Not many books about product design have been referenced as the book Hooked by Nir Eyal. As you’ll read later, in his first book called Hooked, Nir presents a 4-step framework that software companies can use to create habituated users. Or, as Nir put it when we asked him what his job is…
“My job is to help companies build the kind of products that change consumer habits for good as well as help consumers understand the deeper psychology of their behaviour so that they can design the behaviour that they want to see in their own lives.”
In this interview, we ask Nir what his opinion on habit-forming products is, what it takes to create products with short Time to Value (TTV), how a software company can optimize its onboarding and more. Read it until the end.
More and more companies nowadays choose product-led growth (PLG) as their go-to-market strategy. Of course, as we’ve mentioned in one of our latest articles, product-led growth is not for everyone, since many modern software companies can’t go fully self-served or design a seamless onboarding that leads to the first meaningful outcome in a timely manner.
The question is: What is the role of the Hook Model in that landscape and how Nir’s ideas have affected the way companies build products? As Nir shared with us, “my contribution to the product development landscape is to understand the deeper psychology of how to build the kind of products and services that people want to use, as opposed to feeling that they have to use.”
Image Source: Amazon
“The idea behind my first book Hooked was to democratize the techniques that the gaming companies and social media companies use to get us hooked so that the rest of us can also use those techniques.” Nir continued. But this begs the question: Where can we apply these techniques and how effective can they be?

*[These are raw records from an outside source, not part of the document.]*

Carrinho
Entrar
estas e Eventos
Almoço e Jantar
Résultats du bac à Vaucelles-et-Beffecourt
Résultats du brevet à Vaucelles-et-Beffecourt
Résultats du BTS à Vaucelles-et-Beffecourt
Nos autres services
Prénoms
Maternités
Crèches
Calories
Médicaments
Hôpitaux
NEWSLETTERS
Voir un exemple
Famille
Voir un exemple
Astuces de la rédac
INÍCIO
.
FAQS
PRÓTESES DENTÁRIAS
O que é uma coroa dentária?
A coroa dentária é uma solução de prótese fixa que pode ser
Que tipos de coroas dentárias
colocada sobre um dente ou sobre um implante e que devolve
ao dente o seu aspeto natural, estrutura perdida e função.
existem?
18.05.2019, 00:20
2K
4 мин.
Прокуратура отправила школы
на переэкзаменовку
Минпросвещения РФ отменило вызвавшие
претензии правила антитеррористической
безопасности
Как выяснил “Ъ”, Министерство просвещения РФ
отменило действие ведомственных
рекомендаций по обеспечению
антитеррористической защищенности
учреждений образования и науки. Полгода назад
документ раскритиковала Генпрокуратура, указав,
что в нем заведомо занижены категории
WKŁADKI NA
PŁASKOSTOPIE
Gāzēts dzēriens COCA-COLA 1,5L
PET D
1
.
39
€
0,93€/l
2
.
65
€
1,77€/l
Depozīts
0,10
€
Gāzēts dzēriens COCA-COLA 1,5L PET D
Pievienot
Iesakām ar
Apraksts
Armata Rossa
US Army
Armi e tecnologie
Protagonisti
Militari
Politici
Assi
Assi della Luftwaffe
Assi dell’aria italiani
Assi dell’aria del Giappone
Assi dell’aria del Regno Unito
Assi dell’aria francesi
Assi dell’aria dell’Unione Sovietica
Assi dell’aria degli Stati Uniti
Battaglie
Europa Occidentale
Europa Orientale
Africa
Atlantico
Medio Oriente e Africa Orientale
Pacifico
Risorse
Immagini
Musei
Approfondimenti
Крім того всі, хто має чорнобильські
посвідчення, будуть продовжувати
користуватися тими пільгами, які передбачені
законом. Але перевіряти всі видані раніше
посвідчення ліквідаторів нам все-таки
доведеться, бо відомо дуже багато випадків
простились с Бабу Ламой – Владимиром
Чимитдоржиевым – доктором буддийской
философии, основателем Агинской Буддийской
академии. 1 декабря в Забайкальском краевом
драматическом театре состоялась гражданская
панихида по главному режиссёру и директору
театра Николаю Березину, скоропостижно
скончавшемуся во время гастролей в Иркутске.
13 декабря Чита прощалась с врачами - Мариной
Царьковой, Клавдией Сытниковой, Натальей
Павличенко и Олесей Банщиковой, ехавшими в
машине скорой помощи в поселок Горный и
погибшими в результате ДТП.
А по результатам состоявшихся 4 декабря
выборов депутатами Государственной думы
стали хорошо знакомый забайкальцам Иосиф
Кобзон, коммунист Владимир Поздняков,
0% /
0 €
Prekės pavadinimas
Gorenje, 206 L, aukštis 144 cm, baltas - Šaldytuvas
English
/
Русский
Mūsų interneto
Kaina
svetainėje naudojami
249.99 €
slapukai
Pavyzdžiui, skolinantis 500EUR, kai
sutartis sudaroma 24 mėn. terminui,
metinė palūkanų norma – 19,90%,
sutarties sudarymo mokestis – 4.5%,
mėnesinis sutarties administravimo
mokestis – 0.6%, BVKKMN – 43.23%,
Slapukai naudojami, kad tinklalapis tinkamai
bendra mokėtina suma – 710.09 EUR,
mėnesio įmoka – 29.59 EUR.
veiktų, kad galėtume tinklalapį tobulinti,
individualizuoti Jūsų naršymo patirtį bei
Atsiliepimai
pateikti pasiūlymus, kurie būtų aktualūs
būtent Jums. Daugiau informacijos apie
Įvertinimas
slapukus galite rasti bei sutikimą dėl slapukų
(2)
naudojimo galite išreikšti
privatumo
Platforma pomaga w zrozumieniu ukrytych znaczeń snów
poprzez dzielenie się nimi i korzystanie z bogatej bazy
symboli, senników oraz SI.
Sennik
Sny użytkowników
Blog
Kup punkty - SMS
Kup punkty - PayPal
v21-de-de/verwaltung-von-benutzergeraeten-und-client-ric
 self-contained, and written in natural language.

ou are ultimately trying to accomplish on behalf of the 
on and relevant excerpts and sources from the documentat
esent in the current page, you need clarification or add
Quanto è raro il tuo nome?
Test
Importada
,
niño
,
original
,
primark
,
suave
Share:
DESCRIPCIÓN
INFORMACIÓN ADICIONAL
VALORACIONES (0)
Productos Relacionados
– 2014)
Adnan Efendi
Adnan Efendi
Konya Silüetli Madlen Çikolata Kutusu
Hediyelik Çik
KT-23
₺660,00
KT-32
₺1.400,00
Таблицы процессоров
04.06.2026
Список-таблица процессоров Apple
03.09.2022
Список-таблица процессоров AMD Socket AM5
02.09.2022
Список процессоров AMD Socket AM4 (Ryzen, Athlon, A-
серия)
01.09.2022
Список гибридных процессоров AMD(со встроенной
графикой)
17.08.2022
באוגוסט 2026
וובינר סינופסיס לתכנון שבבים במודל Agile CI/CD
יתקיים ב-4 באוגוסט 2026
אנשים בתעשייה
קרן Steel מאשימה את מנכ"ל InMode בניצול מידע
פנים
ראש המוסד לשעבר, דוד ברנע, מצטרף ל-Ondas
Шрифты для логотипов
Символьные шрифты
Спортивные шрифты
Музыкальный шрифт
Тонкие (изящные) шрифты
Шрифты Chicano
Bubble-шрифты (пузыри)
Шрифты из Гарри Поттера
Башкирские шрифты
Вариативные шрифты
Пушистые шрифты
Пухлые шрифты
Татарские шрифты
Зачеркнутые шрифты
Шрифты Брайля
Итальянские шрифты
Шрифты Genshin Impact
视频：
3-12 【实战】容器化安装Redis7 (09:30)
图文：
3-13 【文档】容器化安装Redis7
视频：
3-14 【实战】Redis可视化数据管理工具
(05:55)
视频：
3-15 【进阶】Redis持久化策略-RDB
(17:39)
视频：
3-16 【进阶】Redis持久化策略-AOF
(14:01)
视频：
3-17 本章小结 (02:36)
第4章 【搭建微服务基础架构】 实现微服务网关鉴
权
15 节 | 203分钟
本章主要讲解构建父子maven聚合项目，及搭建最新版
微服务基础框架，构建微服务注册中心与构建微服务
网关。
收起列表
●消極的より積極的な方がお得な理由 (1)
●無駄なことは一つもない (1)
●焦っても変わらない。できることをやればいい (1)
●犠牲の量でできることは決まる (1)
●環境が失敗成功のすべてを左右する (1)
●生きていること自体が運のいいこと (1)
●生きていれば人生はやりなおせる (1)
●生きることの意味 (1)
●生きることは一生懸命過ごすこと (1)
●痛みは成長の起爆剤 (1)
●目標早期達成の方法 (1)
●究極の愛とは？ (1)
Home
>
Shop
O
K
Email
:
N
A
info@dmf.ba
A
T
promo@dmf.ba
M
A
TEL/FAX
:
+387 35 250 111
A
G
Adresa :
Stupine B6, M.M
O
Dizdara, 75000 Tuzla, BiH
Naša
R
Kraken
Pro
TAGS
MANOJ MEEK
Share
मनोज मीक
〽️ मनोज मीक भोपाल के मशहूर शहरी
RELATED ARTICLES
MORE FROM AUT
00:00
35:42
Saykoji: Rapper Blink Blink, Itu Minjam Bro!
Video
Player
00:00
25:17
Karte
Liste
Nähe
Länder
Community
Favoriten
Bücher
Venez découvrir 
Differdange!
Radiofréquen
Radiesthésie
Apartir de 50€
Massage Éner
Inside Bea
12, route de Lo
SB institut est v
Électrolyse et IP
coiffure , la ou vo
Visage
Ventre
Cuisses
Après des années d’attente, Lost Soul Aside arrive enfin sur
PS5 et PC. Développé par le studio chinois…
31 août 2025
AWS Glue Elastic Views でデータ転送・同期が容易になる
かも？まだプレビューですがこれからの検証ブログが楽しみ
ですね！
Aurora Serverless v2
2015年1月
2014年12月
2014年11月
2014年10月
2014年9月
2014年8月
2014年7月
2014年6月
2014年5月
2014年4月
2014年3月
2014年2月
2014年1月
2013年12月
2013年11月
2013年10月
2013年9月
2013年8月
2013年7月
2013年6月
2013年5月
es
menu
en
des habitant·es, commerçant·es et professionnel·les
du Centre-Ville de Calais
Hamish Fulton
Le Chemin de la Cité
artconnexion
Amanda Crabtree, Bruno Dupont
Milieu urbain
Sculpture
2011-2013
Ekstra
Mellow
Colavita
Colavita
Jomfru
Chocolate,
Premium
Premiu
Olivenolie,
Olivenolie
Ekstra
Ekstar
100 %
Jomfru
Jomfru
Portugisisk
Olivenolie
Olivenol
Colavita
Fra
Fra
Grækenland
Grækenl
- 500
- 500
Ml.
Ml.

As Nir explained, “the idea was never to help the Facebook and Instagrams, and the WhatsUps of the world; that was never my goal. My goal was always to use those companies as the case studies we can learn from, to build the kind of products and services that can help people build healthy habits in their lives.”
Believe it or not, you, the people around and almost everyone you know and are connected to, are affected by the principles of the Hook Model. As Nir told us, “in the five years since Hooked was published, we have companies like Kahoot!—which I was lucky to be an investor in—the world’s largest educational software, that builds healthy habits for kids inside the classroom.”
Image Source: Kahoot!
So, contrary to popular belief, technology can help users form healthy habits, develop new skills, and stay focused on their goals. “What could we possibly find wrong with forming a good exercise habit?” Nir asked. And, even though this is a rhetorical question, Nir’s point is correct. Products can be used for good, and many of them luckily are.
According to Nir, “this is how we can use technology to help people live better lives—not only on the consumer side but also in the enterprise when it comes to SaaS products.” It is in fact that many software companies have managed to create habit-forming products—products, which according to Nir, “we use because we have to, not because we want to.”
And as we’ve seen the proliferation of companies in the SaaS and the enterprise space, building their products so that they’re adopted from the ground up as opposed to being stuffed down, because management says you have to use it. Nir explained. Think of products like Slack, GitHub or Salesforce.
Image Source: Slack
As Nir explained, “these and other companies that serve the enterprise, are adopted by frontline employees, and then they percolate up the organization; and that only comes if you can successfully get people hooked to use your product.” This means that you need to build a product that makes users stick around. How can you achieve that? By using the Hook Model.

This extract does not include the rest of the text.